At the time of the analysis, median overall survival (OS) had not been reached for the lenalidomide arm and was 76 months for placebo (HR = 0.60; P = .001). The TTP and OS benefit with lenalidomide was observed regardless of whether patients were in a complete response or not at randomization.

OncLive spoke with one of the study authors, Philip McCarthy, MD, professor of Oncology and director of the Blood and Marrow Transplant Center at Roswell Park Cancer Institute, who explained the significance of these results.

OncLive: How do the results of this study impact the treatment paradigm for myeloma?

Dr McCarthy: We are now considering lenalidomide maintenance as the standard of care. One thing we have noticed is that patients who are in complete remission and those who were not in complete remission at day 100 after transplant both benefited from lenalidomide maintenance. This was an unplanned subset analysis, so we have to take this with a big grain of salt. However, we were impressed that both complete response and non-complete response patients benefited. We need to see if this will translate into long-term control of the disease.

Now, we need to have different endpoints because the studies are so long term. That is great for the patients, but we would like to have an early endpoint. Early endpoint options include complete response rate at 1 year, 3 years, and the use of molecular testing for minimal residual disease for a surrogate for long-term disease control.

Were any concerning toxicities observed?

The major toxicities that we saw were hematologic-related, including neutropenia. We controlled it by stopping the drug and restarting it at a lower dose. There were some patients who had to come off of it, despite being at the lowest dose. The other important toxicity observed was secondary primary malignancies. We saw an increase in that with mostly hematologic malignancies. We need to understand this better so we can predict risk versus benefit of lenalidomide maintenance. However, the incidence of these toxicities was low.

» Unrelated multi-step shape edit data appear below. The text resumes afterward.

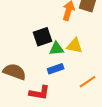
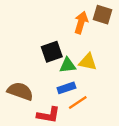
orange line: (88, 82) -> (78, 103), moved

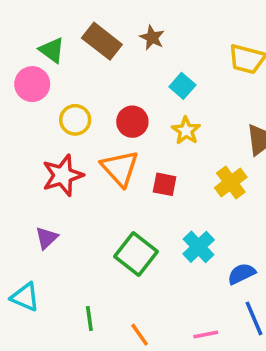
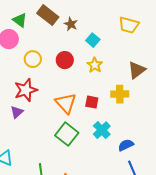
brown star: (152, 38) -> (71, 24), moved
orange triangle: (120, 168) -> (66, 103), moved
yellow cross: (231, 182) -> (120, 94), turned 36
red square: (165, 184) -> (92, 102), moved
purple triangle: (47, 238) -> (17, 112), moved

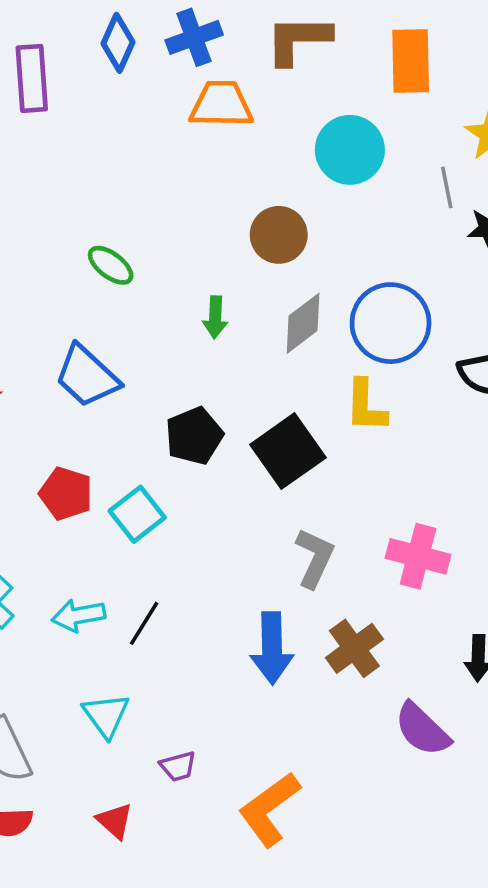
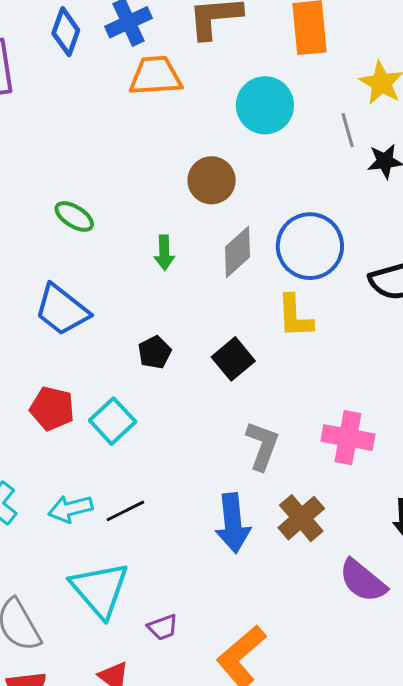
black pentagon: (194, 436) -> (155, 352), size x0.7
black square: (288, 451) -> (233, 359), size x0.7
black line: (144, 623) -> (125, 511), turned 36
cyan triangle: (106, 715) -> (100, 590), size x1.5

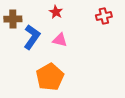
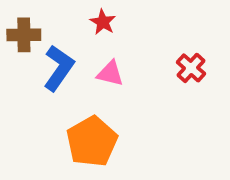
red cross: (104, 16) -> (191, 68), moved, turned -35

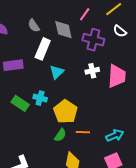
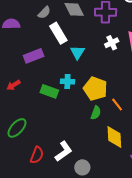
gray semicircle: (34, 26) -> (44, 13), turned -88
white rectangle: (43, 49) -> (58, 33), turned -40
orange line: (83, 132) -> (117, 105), turned 64

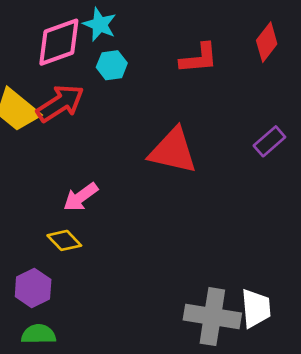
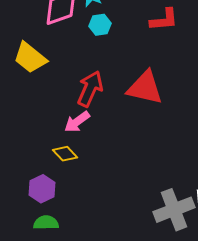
red arrow: (60, 103) -> (90, 89), moved, turned -33
gray cross: (212, 317) -> (174, 210), turned -30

What effect did the crossover have on the study findings?

This study was designed initially as a progression-free survival (PFS) study. Patients were randomized either to placebo or lenalidomide. The Data and Safety Monitoring Board told us in December 2009 that there was a major difference in the two arms, and that the lenalidomide was favored for PFS. The results were then unblinded. It was decided that patients who were on placebo and had not progressed would be allowed to cross over into the lenalidomide arm if they desired and their treating physician allowed it.

Approximately 86 out of 128 patients crossed over from placebo to lenalidomide. That made the analysis a little more complicated. Based on the intent-to-treat population, you would want to examine the lenalidomide arm versus the placebo arm, but many in the placebo arm had crossed over.

Despite this, we still saw a PFS and OS benefit on an intent-to-treat basis. We tried to analyze differently by looking at patients who had crossed over at 6 months and at 12 months, and we still saw the benefit. We are now trying to analyze this in a little more detail to figure out if patients can still still maintain the benefit if they start late. If a patient is on placebo and they progress, they cannot cross over. This also makes the analysis difficult.

What questions remain unanswered?

When we opened the study, we did not mandate cytogenetic analysis and, at the same time, CD138 selection of plasma cells from the marrow for fluorescence in situ hybridization (FISH) was not routinely done. Now it is.

We really need to know which cytogenetic abnormalities benefit the most from this. There have been hints from IFM 0502, which is a French study asking a similar question but designed a little bit differently with a different patient population. However, those results have not yet been published. We really need to see if the benefit applies to all cytogenetic abnormalities and if it will be higher in some patients than others.

Another major unanswered question is the addition of other drugs. Some patients on lenalidomide still progressed. Monoclonal antibodies offer a possibility and could potentially be added to lenalidomide. We know that lenalidomide actually potentiates the action of antibodies. Therefore, it depends on whether or not you will get synergy in terms of long-term control of this disease.